By Jessica Borders
Times West Virginian
The process of how a bill becomes a law is anything but simple.
Delegate Mike Caputo, D-Marion, House majority whip, said concerned constituents often bring suggestions for legislation to the attention of their representatives. The West Virginia Legislature counts on these citizens who have seen things that basically need fixed.
“A bill is just an idea,” he said. “I’ve gotten ideas from many people about various pieces of legislation throughout my career. That’s kind of how the process all starts, just from an idea.”
Caputo has spoken to a lot of school children during his time in office, and said he enjoys listening to their unique and sometimes funny suggestions for what they would like to see become a law.
“It gets the conversation started, and I look forward to that type of dialogue with adults and children as well,” he said. “We hear from our constituents, and if there are ideas that we feel are worthy of bill introduction, then we try to move forward on that.”

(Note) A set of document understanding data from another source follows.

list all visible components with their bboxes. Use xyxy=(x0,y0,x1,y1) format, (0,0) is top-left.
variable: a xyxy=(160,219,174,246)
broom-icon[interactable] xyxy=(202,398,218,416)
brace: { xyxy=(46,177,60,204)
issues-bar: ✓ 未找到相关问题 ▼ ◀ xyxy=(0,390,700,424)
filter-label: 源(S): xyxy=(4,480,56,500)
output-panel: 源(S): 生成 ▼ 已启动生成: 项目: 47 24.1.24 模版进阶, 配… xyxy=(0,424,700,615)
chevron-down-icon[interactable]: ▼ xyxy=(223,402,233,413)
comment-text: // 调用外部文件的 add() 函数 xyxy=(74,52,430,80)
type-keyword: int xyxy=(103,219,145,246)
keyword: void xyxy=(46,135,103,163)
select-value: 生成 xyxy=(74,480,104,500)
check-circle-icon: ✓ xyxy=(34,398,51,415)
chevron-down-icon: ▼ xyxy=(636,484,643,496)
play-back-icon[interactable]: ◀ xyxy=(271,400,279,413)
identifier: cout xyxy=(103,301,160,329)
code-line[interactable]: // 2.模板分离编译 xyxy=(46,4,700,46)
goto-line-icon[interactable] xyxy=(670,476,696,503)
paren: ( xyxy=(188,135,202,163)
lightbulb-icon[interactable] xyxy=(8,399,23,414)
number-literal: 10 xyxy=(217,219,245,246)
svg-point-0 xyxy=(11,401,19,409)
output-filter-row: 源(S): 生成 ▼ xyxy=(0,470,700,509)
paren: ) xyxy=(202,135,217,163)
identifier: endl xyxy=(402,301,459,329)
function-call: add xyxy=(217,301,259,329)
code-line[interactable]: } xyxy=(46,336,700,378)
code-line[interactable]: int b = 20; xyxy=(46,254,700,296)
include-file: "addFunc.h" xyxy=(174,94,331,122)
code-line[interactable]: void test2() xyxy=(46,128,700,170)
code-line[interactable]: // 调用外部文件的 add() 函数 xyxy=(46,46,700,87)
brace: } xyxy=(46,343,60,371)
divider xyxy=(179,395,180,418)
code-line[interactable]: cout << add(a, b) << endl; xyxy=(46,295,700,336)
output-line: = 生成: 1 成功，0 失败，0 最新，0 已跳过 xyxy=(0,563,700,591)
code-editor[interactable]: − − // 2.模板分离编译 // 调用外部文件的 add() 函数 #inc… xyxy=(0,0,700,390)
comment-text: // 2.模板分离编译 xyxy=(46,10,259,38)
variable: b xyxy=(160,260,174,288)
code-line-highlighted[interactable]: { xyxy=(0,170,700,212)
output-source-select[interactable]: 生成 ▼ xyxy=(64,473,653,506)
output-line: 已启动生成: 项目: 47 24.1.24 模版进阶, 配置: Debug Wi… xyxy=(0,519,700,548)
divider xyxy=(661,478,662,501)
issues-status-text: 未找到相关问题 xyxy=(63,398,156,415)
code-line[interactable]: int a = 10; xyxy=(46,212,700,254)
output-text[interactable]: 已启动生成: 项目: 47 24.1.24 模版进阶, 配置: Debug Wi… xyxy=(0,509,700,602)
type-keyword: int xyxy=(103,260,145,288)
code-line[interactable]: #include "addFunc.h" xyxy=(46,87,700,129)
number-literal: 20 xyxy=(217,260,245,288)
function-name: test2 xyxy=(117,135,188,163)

Citizens can’t introduce bills. They must convince their legislators that their ideas deserve to be pursued, Caputo said.

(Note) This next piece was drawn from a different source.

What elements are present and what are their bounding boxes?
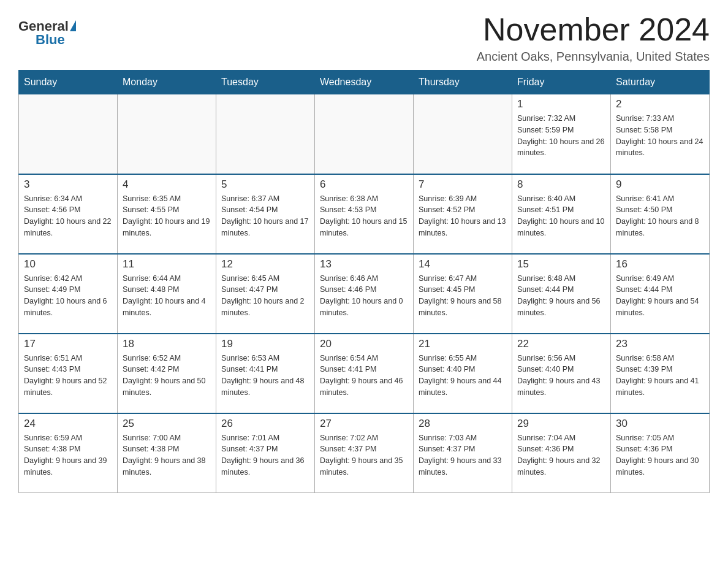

For instance, the Legislature passed a bill several years ago that included a stipulation that car dealers who didn’t sell at least 18 vehicles a year would have to give up their license to sell cars. When a longtime owner of a local used car dealership was worried about losing his license for this reason, he talked to Caputo.
Caputo addressed those concerns with industry and legislative experts, and he and his Marion County colleagues drafted a piece of legislation to do away with that provision in the law. The bill — House Bill 2770 — was recently introduced in the House.